Secrets Left to Post: 00 pages, 000 secrets from Secret Submission Post #392.
Secrets Not Posted: [ 1 - broken links ], [ 1 2 (tw: rape) - not!secrets ], [ 1 (?) - not!fandom ], [ 0 - too big ], [ 0 - repeat ], [ 1 - ships it ].
Current Secret Submissions Post: here.
Suggestions, comments, and concerns should go here.

(Anonymous) 2014-07-12 08:50 am (UTC)(link)
You only have people bitching about tropes and women's sexuality to blame for this. Copypasting from a blog that knows on this matter more than everyone here does.

"Recently I’ve come across several groups and stories promoting “rape fantasy” one story in which a rape outreach counselor mentioned “rape” as the number one fantasy women have.

First let me say I question the training any counselor had in which they weren’t taught about the difference of rape and ravishment.

Secondly I would like to take the time to explain the difference between the two and what women really fantasize about and why.

Counselors are taught about “ravishment” fantasy which is what most women actually want,

From 1973 through 2008, nine surveys of women’s “rape” fantasies have been published. They show that about four in 10 women admit having them (31 percent) with a median frequency of about once a month.

For the latest report (Bivona, J. and J. Critelli. “The Nature of Women’s Rape Fantasies: An Analysis of Prevalence, Frequency, and Contents,” Journal of Sex Research (2009) 46:33), psychologists at North Texas University asked 355 college women: How often have you fantasized being overpowered/forced/raped by a man/woman to have oral/vaginal/anal sex against your will?

Sixty-two percent said they’d had at least one such fantasy. But responses varied depending on the terminology used. When asked about being “overpowered by a man,” 52 percent said they’d had that fantasy, the situation most typically depicted in women’s romance fiction.
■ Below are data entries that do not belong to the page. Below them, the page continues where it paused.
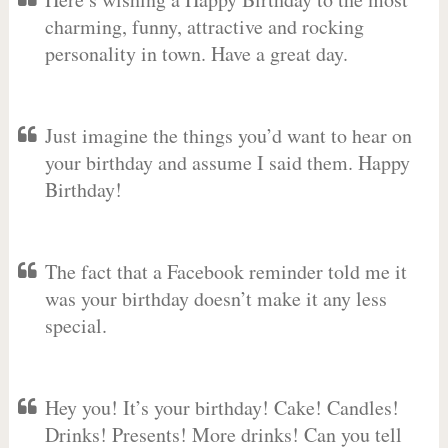
charming, funny, attractive and rocking
personality in town. Have a great day.
Just imagine the things you’d want to hear on
your birthday and assume I said them. Happy
Birthday!
The fact that a Facebook reminder told me it
was your birthday doesn’t make it any less
special.
Hey you! It’s your birthday! Cake! Candles!
Drinks! Presents! More drinks! Can you tell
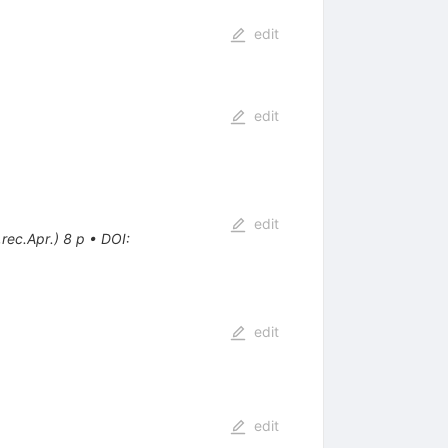
edit
edit
edit
rec.Apr.) 8 p
•
DOI
:
edit
edit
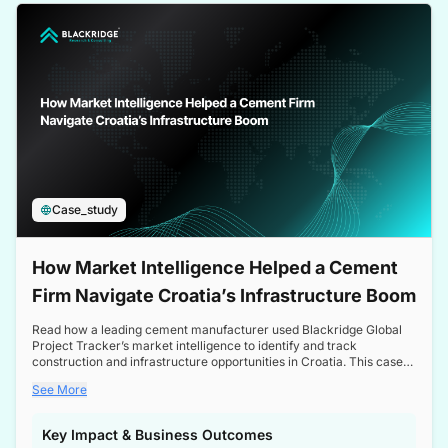
a competitive edge in the Nordic market.
Case_study
How Market Intelligence Helped a Cement
Firm Navigate Croatia’s Infrastructure Boom
Read how a leading cement manufacturer used Blackridge Global
Project Tracker’s market intelligence to identify and track
construction and infrastructure opportunities in Croatia. This case
study highlights how targeted insights enabled the client to navigate
See More
a booming sector, assess competitive dynamics, and make
informed decisions.
Key Impact & Business Outcomes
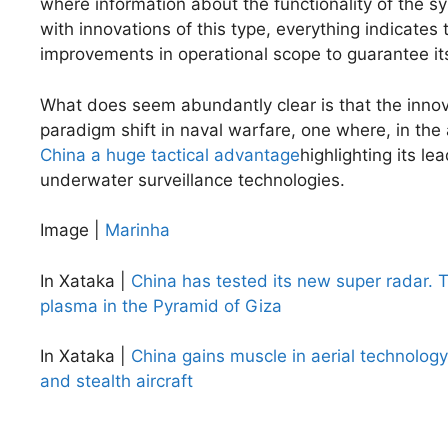
where information about the functionality of the sy
with innovations of this type, everything indicates
improvements in operational scope to guarantee its
What does seem abundantly clear is that the inno
paradigm shift in naval warfare, one where, in the
China a huge tactical advantage
highlighting its l
underwater surveillance technologies.
Image |
Marinha
In Xataka |
China has tested its new super radar. T
plasma in the Pyramid of Giza
In Xataka |
China gains muscle in aerial technology
and stealth aircraft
But when the term was “rape,” only 12 percent said they’d had the fantasy. These findings are in the same ballpark as previous reports.

Rape fantasies can be either erotic or aversive. In erotic fantasies, the woman thinks: “I’m being taken and I enjoy it.” In aversive fantasies, she thinks: “I’m being forced and I hate it.” 45% of the women in the recent survey who had fantasies said that they were entirely erotic. 9 % were entirely aversive.

Marta Meana, a psychology professor at the University of Nevada, offers an arguably more disturbing theory. She points to research suggesting that 1) “in comparison with men, women’s erotic fantasies center less on giving pleasure and more on getting it”; 2) “as measured by the frequency of fantasy, ************ and sexual activity, women have a lower sex drive than men”; and 3) “within long-term relationships, women are more likely than men to lose interest in sex.” These and other findings fit her theory that female desire is driven by “being desired.”

So does reproductive logic, according to Chivers:

[O]ne possibility is that instead of it being a go-out-there-and-get-it kind of sexuality, it’s more of a reactive process. If you have this dyad, and one part is pumped full of testosterone, is more interested in risk taking, is probably more aggressive, you’ve got a very strong motivational force. It wouldn’t make sense to have another similar force. You need something complementary.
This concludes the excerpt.